Start of Block

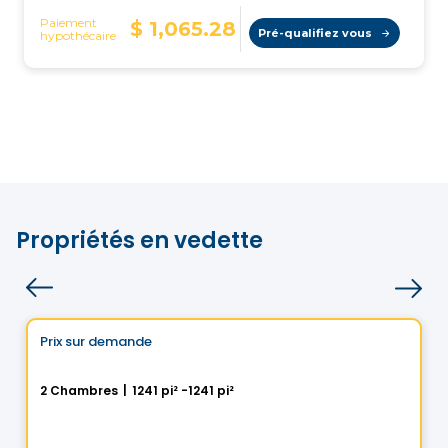
Propriétés en vedette
Condo
Choix de Vistoo
Prix sur demande
favorite_border
100% Vendu
La Chapelle - Maison Outremont II
2 Chambres
|
1241 pi² -1241 pi²
480 Avenue Querbes, Outremont, Montreal, QC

End of Block

What to work on: Type out the entries again without a single change, and leave the pictures out.

Output for this exercise:
Propriétés en vedette
Condo
Choix de Vistoo
Prix sur demande
favorite_border
100% Vendu
La Chapelle - Maison Outremont II
2 Chambres
|
1241 pi² -1241 pi²
480 Avenue Querbes, Outremont, Montreal, QC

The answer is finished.